Filter the entries for the string "boneless". Copy each line that has it.

INFORMATION SUPPLIED
....
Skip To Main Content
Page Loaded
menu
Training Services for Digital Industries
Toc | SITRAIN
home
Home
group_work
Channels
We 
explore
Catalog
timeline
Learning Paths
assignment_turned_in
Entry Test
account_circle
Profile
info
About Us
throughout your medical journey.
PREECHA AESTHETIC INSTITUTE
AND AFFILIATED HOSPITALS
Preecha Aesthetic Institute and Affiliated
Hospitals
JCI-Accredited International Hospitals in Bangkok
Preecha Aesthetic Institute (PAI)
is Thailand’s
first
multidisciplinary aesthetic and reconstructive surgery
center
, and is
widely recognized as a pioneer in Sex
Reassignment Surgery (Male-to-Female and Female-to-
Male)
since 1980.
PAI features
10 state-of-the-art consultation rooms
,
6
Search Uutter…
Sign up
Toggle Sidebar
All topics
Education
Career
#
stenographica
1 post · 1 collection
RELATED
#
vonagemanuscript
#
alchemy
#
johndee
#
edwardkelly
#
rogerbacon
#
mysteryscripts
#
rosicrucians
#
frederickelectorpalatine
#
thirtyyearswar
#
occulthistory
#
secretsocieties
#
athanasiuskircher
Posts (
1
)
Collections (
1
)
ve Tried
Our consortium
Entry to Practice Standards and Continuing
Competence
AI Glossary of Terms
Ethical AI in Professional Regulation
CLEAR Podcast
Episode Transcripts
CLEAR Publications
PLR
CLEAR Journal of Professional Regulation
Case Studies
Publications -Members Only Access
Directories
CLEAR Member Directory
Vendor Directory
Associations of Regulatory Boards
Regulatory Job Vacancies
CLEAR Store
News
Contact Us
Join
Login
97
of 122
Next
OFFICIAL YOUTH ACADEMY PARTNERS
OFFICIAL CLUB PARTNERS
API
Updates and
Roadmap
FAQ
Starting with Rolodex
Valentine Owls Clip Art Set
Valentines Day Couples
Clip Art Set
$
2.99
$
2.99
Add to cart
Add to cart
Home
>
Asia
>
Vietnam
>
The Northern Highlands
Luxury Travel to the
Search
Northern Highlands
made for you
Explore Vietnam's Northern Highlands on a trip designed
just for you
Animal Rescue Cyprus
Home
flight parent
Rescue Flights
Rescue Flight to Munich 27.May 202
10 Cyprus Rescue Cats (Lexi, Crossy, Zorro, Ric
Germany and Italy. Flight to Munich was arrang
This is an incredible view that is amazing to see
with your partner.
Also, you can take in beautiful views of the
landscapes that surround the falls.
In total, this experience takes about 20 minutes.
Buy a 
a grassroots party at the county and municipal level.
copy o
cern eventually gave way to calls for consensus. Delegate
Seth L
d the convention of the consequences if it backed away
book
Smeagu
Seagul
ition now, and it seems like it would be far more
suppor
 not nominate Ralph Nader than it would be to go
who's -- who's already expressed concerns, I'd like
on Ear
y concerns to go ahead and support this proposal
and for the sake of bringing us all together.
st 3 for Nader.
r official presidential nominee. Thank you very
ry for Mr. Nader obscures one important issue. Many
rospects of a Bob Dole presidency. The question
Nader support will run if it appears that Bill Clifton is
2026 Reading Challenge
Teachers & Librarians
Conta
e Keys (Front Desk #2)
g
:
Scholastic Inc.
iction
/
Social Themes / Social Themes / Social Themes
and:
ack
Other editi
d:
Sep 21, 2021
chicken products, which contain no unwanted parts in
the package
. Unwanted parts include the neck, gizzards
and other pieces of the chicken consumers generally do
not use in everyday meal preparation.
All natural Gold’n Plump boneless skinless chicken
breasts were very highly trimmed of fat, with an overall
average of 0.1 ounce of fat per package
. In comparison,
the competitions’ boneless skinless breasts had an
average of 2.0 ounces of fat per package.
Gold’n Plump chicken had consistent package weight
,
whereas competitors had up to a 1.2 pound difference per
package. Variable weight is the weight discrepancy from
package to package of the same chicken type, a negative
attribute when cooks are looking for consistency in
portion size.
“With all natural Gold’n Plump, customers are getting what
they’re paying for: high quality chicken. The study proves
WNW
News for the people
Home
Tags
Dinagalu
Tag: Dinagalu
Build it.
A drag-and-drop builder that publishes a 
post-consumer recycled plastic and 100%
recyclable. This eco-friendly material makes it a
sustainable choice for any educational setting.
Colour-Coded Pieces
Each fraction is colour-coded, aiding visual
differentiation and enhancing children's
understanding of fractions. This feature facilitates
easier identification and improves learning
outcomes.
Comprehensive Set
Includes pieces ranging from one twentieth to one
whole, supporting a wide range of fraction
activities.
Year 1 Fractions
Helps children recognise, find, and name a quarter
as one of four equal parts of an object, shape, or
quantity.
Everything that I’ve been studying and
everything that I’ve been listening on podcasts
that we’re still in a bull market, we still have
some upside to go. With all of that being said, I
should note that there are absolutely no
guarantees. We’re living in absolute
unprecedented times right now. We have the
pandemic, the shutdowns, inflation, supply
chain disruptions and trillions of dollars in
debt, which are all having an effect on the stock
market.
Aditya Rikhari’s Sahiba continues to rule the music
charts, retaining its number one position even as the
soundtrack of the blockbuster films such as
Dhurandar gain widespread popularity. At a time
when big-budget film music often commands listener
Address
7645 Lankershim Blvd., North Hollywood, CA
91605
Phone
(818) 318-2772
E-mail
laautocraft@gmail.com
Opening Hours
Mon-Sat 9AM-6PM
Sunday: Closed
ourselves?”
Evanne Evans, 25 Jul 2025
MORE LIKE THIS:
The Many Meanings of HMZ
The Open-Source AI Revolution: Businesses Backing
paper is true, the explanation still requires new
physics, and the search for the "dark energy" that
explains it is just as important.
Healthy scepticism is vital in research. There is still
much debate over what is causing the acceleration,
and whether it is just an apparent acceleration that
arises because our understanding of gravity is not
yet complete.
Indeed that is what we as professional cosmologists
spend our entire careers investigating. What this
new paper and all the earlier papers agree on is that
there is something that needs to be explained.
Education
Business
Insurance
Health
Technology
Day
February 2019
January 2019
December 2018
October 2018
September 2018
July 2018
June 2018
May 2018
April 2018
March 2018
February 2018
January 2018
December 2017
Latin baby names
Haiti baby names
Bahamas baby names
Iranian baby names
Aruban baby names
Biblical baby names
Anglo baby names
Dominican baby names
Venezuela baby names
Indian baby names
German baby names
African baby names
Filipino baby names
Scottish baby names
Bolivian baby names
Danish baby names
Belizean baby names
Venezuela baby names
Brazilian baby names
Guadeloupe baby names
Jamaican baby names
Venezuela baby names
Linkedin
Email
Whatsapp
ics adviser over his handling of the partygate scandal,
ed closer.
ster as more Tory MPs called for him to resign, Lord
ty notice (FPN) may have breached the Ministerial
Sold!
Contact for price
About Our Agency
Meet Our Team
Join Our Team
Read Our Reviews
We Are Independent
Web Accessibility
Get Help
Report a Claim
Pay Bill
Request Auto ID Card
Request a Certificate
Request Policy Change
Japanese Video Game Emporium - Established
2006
....
REPLY
All natural Gold’n Plump boneless skinless chicken
the competitions’ boneless skinless breasts had an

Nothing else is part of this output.